PROBLEM DESCRIPTION: Please copy the data shown below, word for word.

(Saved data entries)
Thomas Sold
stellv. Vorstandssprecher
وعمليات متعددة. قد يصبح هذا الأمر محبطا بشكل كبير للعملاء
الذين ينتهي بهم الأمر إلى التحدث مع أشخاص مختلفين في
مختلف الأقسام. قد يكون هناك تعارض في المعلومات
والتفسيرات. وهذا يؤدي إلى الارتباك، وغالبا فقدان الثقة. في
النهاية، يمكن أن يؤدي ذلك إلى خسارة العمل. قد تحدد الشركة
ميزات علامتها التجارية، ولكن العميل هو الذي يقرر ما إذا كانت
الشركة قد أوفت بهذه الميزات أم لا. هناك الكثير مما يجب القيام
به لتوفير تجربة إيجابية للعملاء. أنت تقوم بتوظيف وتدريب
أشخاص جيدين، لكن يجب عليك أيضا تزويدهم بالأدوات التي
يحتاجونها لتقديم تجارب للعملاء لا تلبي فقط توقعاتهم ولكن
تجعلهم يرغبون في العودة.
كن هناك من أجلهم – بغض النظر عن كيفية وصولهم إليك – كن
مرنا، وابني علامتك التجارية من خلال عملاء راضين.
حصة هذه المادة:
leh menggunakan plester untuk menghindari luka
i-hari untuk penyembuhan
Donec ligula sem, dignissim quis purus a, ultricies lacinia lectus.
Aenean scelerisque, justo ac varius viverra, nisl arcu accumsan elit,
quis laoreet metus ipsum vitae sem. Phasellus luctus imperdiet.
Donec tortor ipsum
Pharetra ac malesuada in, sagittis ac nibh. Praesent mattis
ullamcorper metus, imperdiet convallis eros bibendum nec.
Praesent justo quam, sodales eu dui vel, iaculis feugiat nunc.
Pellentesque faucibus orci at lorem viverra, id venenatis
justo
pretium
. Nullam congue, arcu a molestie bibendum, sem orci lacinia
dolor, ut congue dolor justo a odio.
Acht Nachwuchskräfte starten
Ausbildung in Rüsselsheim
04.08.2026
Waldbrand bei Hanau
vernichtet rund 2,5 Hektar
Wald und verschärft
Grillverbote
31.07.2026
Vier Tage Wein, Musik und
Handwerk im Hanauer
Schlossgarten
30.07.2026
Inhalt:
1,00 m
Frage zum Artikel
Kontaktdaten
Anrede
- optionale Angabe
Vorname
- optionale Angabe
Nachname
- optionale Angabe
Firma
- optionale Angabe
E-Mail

RESPONSE TO THIS TASK:
Thomas Sold
stellv. Vorstandssprecher
وعمليات متعددة. قد يصبح هذا الأمر محبطا بشكل كبير للعملاء
الذين ينتهي بهم الأمر إلى التحدث مع أشخاص مختلفين في
مختلف الأقسام. قد يكون هناك تعارض في المعلومات
والتفسيرات. وهذا يؤدي إلى الارتباك، وغالبا فقدان الثقة. في
النهاية، يمكن أن يؤدي ذلك إلى خسارة العمل. قد تحدد الشركة
ميزات علامتها التجارية، ولكن العميل هو الذي يقرر ما إذا كانت
الشركة قد أوفت بهذه الميزات أم لا. هناك الكثير مما يجب القيام
به لتوفير تجربة إيجابية للعملاء. أنت تقوم بتوظيف وتدريب
أشخاص جيدين، لكن يجب عليك أيضا تزويدهم بالأدوات التي
يحتاجونها لتقديم تجارب للعملاء لا تلبي فقط توقعاتهم ولكن
تجعلهم يرغبون في العودة.
كن هناك من أجلهم – بغض النظر عن كيفية وصولهم إليك – كن
مرنا، وابني علامتك التجارية من خلال عملاء راضين.
حصة هذه المادة:
leh menggunakan plester untuk menghindari luka
i-hari untuk penyembuhan
Donec ligula sem, dignissim quis purus a, ultricies lacinia lectus.
Aenean scelerisque, justo ac varius viverra, nisl arcu accumsan elit,
quis laoreet metus ipsum vitae sem. Phasellus luctus imperdiet.
Donec tortor ipsum
Pharetra ac malesuada in, sagittis ac nibh. Praesent mattis
ullamcorper metus, imperdiet convallis eros bibendum nec.
Praesent justo quam, sodales eu dui vel, iaculis feugiat nunc.
Pellentesque faucibus orci at lorem viverra, id venenatis
justo
pretium
. Nullam congue, arcu a molestie bibendum, sem orci lacinia
dolor, ut congue dolor justo a odio.
Acht Nachwuchskräfte starten
Ausbildung in Rüsselsheim
04.08.2026
Waldbrand bei Hanau
vernichtet rund 2,5 Hektar
Wald und verschärft
Grillverbote
31.07.2026
Vier Tage Wein, Musik und
Handwerk im Hanauer
Schlossgarten
30.07.2026
Inhalt:
1,00 m
Frage zum Artikel
Kontaktdaten
Anrede
- optionale Angabe
Vorname
- optionale Angabe
Nachname
- optionale Angabe
Firma
- optionale Angabe
E-Mail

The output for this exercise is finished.